Le motivazioni della sentenza arriveranno entro la fine di ottobre ma ancora prima di sapere se la procura di Roma presenterà ricorso per far risorgere in appello la “Mafia Capitale” nell’ambito dell’inchiesta “Mondo di Mezzo” (l’ordinanza di custodia cautelare vidimata il 24 novembre del 2014 dal giudice per le indagini preliminari Flavia Costantini si chiamava effettivamente Mondo di Mezzo ma all’interno di quell’ordinanza l’espressione “Mafia Capitale” viene usata dal giudice 87 volte e quell’espressione dunque non è un’invenzione dei giornalisti) ci sarà un’occasione molto importante in cui lo spirito di mafia capitale tornerà a vivere fuori (più o meno fuori) dalle aule del tribunale. E l’occasione diventerà un test di prova significativo per capire anche che idea ha di servizio pubblico non solo il direttore generale della Rai, Mario Orfeo, ma anche il futuro direttore di Rai Tre, che nei prossimi giorni prenderà il posto di Daria Bignardi, che proprio ieri ha rassegnato le sue dimissioni. Il test coincide con una docu-fiction molto attesa prodotta da Magnolia per la Rai, in cui il regista Claudio Canepari, insieme con Clelio Benevento e il giornalista Giovanni Bianconi, metteranno in scena sei puntate finalizzate, “attraverso materiale originale d’indagine (intercettazioni ambientali, testimonianze dei protagonisti), ricostruzioni in fiction e repertorio”, a “ricostruire gli eventi che hanno caratterizzato il clima di corruzione e violenza che ha destabilizzato Roma nei tempi recenti, diffusamente conosciuto come sistema Mafia Capitale”.

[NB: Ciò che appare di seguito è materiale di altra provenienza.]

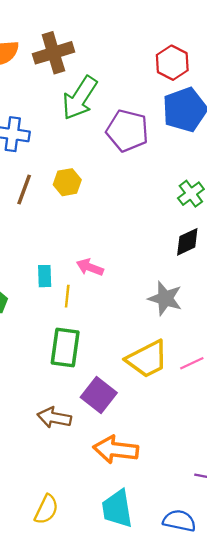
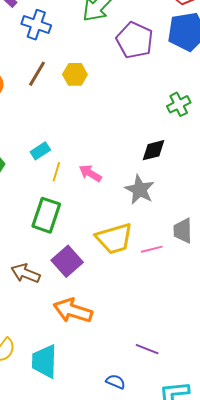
black diamond: (187, 242) -> (153, 150), moved
pink arrow: (90, 267) -> (90, 173), moved
cyan rectangle: (45, 276) -> (40, 151), turned 48
cyan trapezoid: (117, 509) -> (44, 361), moved
blue semicircle: (179, 521) -> (116, 382), size x0.7

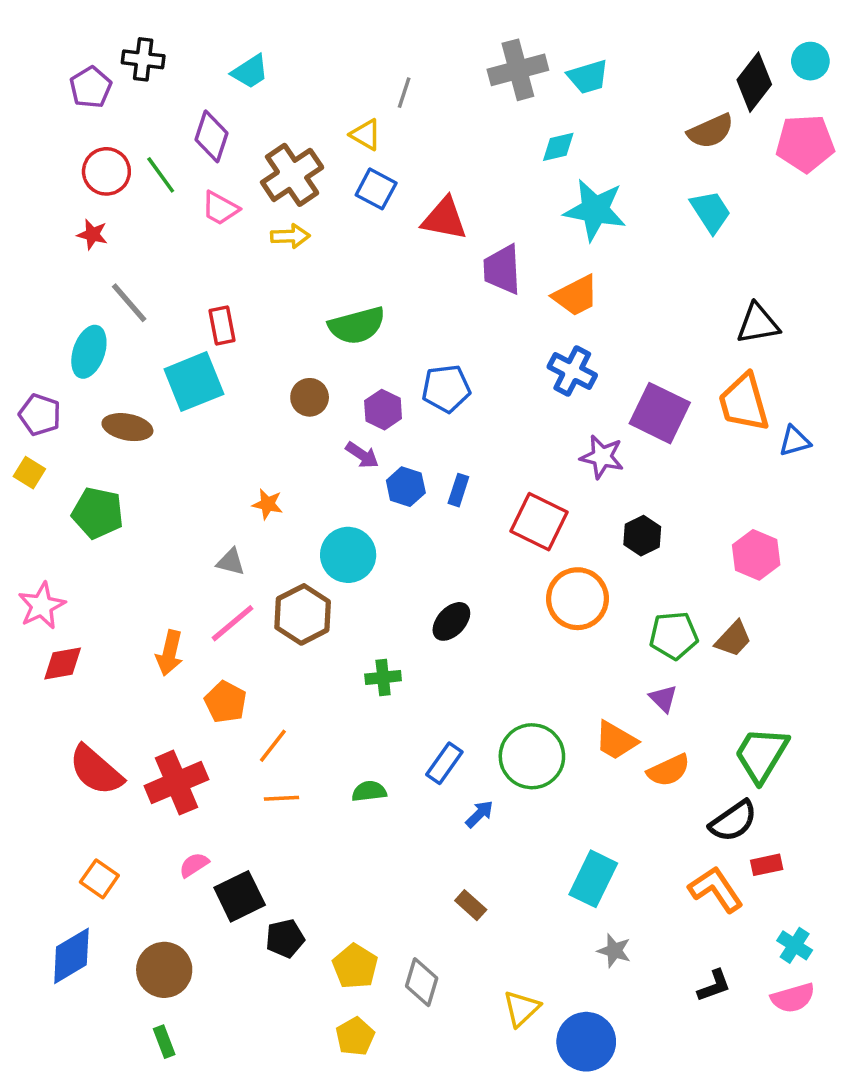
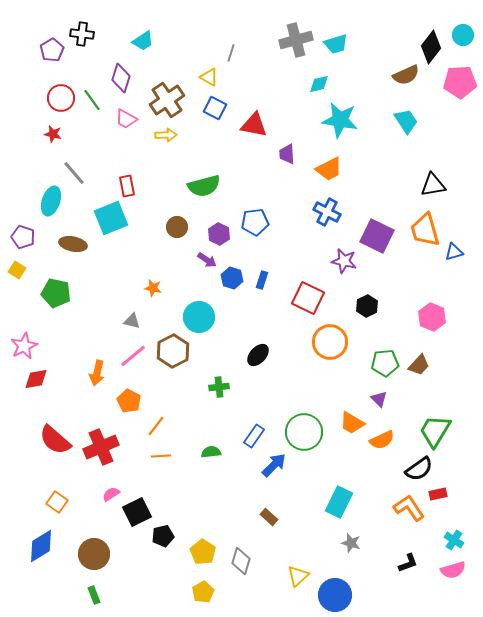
purple trapezoid: (502, 269) -> (287, 154), size x0.7
blue arrow: (479, 814) -> (274, 465), size x1.5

Le frasi che leggete tra virgolette sono passaggi contenuti nel lancio della docu-fiction dello scorso 28 giugno nei palinsesti della Rai e in quell’occasione il documentario fu presentato con il titolo che immaginate: naturalmente, “Mafia capitale”. La ragione per cui la docu-fiction assume oggi un significato importante, anche rispetto a quello che può avere la parola “servizio pubblico”, non sfuggirà e non c’è dubbio che vedere le sei puntate di Claudio Canepari sarà interessante per capire se la Rai riuscirà a mettere a segno una missione che sembra quasi impossibile: raccontare un’inchiesta nei dettagli senza essere semplicemente la cassa di risonanza delle tesi di una procura e senza dimenticare che l’articolo 27 della Costituzione prevede che ciascun imputato non debba essere considerato colpevole fino alla sentenza definitiva di condanna, cosa di per sé non facile considerando che l’inchiesta che verrà descritta si trova ancora al primo grado di giudizio.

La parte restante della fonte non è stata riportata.